Elle a du rester un long moment dans cette position car ces articulations sont engourdies. Sa démarche est un peu raidie. Elle marche doucement. Elle longe l’eau vers la lumière. Un frisson la parcours, on le voit d’ici. Elle garde ses mains dans ces poches. L’air frais et humide du réveil lui fait les joues et le nez plus rouges. Elle renifle.
Un homme lui dit bonjour. Elle lui sourit. C’est sa réponse. Elle sourit. Elle se dirige vers un café. Elle entre dans l’atmosphère chaude et les odeurs de petits déjeuners. Il y a déjà quatre ou cinq personnes. Certaines lisent la première édition, l’édition du dimanche au lever du jour. Elle ôte son manteau et s’assoie. Elle regarde tout autour d’elle. La musique est douce, la serveuse arrive. Elle commande un café. Et un croissant. Quand la tasse arrive, elle pose ses mains tout autour pour sentir la chaleur. Elle boit doucement en laissant la vapeur réchauffer son nez. En mangeant le croissant elle observe encore la salle. Un couple discute autour d’un déjeuner copieux. Un homme est penché sur les pronostics des courses. Deux autres se taisent devant leurs tasses. Des doigts jouent avec les miettes sur la table, pour en faire de petits tas.
Elle cherche de la monnaie puis se lève. Elle remet son manteau en faisant sortir sa lourde chevelure. En passant elle souhaite une bonne journée à la serveuse qu’elle croise. Elle sort.
On entend sonner huit heures. Elle sort une cigarette, et un briquet. Elle allume cette cigarette, et aspire la fumée. Elle lève les yeux, et le menton. Elle souffle la fumée bleutée, qui se perd dans la brume alentour.
D’un pas vif, elle se dirige de l’autre côté de la rue, vers la poste. Elle se tient droite devant la boite quand elle y dépose la lettre. Prochaine levée dans 28 heures.

Henry.

Il fait nuit encore, la lampe de poche n’est un maigre chemin lumineux sur la boue de la cour. Le jour, on peut le voir si on sait où chercher dans la brume alentour. C’est encore une pâleur, une étoile qui brille moins fort. Et surtout c’est toute cette eau en suspension dans l’air, celle qui rend la respiration lourde. Henry a la buée de son souffle sur les petits verres qu’il porte de travers. De toute façon, la brume, la crasse, la buée, la poussière des granges à grains, tout cela l’arrange bien, Henry préfère garder cette vision floue et sale du monde. Celle qu’il a aussi quand il ôte ses lunettes.
Il avance, frigorifié, ça le pèle jusqu’aux os, jusqu’à l’intérieur de ses os, jusque la moelle. Il gèle à vif. Comme tous les matins, le corps d’Henry l’emmène jusqu’au tas de bois. Il s’arrache les mains en cueillant les bûches.

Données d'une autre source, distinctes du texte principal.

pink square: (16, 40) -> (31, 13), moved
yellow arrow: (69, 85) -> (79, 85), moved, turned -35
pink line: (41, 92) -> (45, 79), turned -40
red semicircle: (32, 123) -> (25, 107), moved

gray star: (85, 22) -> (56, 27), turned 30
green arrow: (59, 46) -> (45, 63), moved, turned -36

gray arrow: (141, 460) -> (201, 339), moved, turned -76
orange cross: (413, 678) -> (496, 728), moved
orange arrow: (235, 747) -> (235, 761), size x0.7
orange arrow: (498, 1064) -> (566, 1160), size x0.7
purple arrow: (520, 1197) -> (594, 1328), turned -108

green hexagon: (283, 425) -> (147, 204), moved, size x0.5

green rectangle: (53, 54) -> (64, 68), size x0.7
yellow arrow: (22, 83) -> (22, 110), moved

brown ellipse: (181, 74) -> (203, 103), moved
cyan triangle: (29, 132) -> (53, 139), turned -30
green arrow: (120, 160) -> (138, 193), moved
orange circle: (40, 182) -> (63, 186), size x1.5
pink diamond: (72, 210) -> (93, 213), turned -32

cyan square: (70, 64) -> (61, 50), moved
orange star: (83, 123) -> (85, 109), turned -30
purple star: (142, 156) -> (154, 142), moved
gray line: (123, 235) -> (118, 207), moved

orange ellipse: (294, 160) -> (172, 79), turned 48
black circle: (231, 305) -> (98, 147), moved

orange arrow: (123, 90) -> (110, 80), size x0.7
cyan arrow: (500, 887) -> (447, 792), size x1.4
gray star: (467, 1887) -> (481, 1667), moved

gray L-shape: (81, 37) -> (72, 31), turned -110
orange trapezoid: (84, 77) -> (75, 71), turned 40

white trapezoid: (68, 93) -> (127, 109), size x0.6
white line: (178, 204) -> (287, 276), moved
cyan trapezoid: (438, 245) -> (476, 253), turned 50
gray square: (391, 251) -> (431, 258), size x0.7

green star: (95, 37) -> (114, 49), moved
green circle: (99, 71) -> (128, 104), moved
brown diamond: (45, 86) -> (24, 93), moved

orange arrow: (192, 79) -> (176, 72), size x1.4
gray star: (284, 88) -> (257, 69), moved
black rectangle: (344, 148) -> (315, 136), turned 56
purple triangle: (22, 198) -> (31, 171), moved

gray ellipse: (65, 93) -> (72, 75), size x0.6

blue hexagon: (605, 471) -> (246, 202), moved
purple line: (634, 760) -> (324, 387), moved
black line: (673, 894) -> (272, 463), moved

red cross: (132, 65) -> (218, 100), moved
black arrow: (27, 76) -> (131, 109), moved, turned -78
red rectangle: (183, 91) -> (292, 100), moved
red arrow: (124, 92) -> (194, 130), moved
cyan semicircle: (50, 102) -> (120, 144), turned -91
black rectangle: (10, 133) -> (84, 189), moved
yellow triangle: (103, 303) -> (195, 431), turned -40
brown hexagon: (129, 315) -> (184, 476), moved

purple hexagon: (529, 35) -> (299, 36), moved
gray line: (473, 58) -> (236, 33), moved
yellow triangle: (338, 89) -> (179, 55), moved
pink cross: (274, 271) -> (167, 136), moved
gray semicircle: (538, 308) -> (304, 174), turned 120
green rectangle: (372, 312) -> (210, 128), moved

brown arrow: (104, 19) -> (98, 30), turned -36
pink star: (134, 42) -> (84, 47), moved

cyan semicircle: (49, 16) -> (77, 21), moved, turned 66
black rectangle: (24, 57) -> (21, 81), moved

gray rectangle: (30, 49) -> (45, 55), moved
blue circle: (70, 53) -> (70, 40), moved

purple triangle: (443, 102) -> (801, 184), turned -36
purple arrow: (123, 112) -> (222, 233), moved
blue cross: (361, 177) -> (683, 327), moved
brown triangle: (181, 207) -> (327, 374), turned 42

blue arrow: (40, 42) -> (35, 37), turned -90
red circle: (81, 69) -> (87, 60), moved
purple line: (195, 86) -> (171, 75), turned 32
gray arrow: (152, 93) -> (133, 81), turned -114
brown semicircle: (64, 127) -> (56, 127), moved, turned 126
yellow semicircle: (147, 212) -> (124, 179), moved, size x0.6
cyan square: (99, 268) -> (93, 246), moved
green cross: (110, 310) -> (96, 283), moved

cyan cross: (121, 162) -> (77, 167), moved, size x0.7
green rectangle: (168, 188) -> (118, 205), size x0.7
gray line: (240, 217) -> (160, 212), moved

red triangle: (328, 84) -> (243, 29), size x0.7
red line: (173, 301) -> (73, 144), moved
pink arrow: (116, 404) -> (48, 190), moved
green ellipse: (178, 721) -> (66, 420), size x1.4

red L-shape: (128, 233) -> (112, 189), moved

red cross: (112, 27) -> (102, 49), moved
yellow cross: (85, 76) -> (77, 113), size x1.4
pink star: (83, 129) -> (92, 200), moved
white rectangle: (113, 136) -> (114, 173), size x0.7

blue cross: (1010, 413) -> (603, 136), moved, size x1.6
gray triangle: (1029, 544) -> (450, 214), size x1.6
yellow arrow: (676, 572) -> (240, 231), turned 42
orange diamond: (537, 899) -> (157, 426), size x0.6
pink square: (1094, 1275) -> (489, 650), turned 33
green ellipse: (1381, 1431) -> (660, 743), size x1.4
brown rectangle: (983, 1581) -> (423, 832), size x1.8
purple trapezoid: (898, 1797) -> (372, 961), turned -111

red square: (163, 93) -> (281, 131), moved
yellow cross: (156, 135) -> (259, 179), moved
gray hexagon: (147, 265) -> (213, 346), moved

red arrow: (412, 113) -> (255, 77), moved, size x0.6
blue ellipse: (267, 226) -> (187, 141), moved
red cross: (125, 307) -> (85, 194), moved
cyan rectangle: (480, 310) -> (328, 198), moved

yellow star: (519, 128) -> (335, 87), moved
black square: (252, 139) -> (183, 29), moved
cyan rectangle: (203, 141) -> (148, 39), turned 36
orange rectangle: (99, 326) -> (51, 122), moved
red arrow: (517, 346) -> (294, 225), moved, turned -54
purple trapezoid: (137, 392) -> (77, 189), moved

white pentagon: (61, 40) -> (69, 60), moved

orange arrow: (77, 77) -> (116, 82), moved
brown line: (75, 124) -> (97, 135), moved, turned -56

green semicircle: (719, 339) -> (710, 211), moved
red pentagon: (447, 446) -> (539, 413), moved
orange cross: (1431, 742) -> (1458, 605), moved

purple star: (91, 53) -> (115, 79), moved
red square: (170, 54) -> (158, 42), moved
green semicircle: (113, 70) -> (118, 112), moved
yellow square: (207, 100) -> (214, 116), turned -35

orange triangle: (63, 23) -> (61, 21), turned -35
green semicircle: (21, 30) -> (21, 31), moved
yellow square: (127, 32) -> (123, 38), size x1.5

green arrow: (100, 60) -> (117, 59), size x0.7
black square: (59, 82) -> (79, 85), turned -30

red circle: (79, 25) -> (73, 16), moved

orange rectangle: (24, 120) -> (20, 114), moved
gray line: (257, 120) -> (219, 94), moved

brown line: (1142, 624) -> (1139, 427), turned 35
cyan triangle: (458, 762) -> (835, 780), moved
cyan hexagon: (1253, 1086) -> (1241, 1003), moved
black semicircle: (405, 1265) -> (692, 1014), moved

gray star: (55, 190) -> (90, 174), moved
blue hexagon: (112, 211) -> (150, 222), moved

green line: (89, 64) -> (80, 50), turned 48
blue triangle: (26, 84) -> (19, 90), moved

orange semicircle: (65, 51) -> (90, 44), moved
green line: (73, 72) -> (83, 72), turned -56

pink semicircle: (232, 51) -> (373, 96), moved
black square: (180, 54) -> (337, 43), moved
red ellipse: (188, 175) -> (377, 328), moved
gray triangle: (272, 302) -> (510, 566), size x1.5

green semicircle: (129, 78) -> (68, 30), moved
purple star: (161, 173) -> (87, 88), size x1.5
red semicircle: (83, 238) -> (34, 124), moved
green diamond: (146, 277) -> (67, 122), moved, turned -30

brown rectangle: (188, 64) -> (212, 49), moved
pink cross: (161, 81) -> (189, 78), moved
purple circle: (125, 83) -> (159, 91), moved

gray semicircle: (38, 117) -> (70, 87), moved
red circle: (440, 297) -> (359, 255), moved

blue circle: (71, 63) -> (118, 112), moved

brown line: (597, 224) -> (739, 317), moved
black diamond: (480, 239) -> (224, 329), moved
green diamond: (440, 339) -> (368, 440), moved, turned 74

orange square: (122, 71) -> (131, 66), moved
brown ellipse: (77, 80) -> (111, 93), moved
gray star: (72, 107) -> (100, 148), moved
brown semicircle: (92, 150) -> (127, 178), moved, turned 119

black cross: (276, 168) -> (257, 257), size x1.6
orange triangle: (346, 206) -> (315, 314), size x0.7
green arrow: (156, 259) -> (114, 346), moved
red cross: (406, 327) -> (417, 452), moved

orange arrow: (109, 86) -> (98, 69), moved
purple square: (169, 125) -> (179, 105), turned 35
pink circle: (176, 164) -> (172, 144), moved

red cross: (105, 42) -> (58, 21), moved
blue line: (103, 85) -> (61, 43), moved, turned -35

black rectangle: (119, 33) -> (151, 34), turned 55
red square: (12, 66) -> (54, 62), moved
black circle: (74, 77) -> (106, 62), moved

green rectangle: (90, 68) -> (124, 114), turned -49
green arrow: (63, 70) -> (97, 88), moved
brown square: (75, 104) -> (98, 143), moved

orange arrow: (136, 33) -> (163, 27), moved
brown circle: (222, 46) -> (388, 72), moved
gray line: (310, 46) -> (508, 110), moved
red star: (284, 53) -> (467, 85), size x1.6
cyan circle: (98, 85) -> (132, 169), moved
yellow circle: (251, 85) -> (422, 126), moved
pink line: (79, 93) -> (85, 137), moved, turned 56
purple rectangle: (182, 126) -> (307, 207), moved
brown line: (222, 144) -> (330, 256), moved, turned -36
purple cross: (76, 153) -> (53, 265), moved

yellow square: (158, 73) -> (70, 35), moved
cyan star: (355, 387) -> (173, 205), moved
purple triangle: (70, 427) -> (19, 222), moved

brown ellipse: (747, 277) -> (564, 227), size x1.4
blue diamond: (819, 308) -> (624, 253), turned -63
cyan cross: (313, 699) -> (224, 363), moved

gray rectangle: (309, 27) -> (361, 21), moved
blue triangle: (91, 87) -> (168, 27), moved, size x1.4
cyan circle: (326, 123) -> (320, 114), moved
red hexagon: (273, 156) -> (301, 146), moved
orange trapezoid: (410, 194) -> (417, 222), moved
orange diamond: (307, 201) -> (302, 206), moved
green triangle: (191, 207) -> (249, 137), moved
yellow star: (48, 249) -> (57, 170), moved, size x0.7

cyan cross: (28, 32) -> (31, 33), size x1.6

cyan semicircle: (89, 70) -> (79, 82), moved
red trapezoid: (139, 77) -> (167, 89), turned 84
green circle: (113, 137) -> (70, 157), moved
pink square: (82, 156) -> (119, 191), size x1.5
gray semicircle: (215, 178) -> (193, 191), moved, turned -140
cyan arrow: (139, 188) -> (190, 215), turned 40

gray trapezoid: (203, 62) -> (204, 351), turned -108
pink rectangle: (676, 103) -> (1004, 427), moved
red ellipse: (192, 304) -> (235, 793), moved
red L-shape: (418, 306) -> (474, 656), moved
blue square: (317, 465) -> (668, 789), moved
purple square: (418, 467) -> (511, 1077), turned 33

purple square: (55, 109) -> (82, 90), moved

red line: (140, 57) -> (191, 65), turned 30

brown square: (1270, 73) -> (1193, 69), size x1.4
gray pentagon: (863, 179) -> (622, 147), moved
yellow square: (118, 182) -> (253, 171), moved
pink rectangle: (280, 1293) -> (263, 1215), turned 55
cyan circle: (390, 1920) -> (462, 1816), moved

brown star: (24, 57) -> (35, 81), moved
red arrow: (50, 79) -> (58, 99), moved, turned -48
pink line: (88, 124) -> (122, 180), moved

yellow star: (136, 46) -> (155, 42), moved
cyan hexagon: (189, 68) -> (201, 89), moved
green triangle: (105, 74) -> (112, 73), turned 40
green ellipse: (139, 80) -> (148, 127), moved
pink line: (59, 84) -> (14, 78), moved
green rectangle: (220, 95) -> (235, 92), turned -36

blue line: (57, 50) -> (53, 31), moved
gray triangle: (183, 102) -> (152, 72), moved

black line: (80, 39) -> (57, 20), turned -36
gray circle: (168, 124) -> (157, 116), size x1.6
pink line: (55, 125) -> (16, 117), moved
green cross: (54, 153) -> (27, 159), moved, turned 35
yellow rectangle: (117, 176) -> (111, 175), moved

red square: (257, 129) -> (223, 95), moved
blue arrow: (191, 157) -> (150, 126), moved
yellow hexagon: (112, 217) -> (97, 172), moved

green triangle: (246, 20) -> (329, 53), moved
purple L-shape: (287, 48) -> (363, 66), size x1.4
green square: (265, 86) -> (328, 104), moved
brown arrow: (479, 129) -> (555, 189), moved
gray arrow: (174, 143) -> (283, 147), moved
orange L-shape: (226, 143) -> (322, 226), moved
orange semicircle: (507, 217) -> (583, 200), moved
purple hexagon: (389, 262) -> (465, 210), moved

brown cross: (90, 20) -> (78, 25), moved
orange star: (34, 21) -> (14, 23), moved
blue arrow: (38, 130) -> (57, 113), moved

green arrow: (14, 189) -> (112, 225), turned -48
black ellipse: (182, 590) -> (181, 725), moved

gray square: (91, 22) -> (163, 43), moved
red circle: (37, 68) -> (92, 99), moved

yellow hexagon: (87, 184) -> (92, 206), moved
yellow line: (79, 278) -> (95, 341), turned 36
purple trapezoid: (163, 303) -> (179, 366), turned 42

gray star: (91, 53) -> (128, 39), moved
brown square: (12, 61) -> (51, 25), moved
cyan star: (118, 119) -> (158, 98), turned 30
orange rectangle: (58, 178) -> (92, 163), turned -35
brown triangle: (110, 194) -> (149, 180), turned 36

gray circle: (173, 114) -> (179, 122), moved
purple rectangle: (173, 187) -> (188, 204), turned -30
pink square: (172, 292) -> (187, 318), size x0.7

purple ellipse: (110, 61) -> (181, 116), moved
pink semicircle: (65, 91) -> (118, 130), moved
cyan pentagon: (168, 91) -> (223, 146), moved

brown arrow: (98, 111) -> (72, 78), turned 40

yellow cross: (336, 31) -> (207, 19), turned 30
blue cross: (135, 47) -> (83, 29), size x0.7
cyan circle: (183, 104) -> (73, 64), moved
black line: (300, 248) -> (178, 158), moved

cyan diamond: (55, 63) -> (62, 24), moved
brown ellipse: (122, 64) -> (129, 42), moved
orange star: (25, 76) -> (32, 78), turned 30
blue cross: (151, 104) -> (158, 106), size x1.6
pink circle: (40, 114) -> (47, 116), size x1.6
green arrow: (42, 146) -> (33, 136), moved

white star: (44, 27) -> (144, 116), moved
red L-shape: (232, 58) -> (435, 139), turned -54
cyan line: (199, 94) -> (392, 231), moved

Le sang est trop épais, ça fait une croûte dans sa paume.
Il rentre, il allume le poêle. Il prépare le petit déjeuner des deux gaillards de la ferme. Ceux là qui sont costauds et musclés. Ceux là qui rient fort. Ceux là qui frappent le chien, la femme qui est partie, et lui aussi accessoirement. Quand la bouteille est vide ils deviennent dangereux. Mais aujourd’hui il n’y aura pas de problème : Henry a vérifié le niveau fatidique. Et puis aujourd’hui, Marie doit venir. C’est qu’ils sont propres et lucides quand Marie vient. Marie la trop douce pour ces deux grands crétins qui savent même pas lire. Henry non plus sait pas lire. Mais il s’en fout parce qu’il fait des poèmes, dans sa tête. Ça lui servirait à quoi de les mettre sur du papier ? Des poèmes pour Marie, il en a déjà tout un recueil, il passerait bien le reste de sa vie à lui dire ses poèmes, chère Marie, au coin de ton oreille toute douce. Le soir, parfois, ça lui arrive de glisser ses vers sur le corps de Marie. Sur sa peau qui serait comme un morceau de soie, tout fin, à travers duquel il sentirait la vie palpiter. Ça donne faim ces idées là, Henry pense au pain parce qu’il a le sexe tout dur.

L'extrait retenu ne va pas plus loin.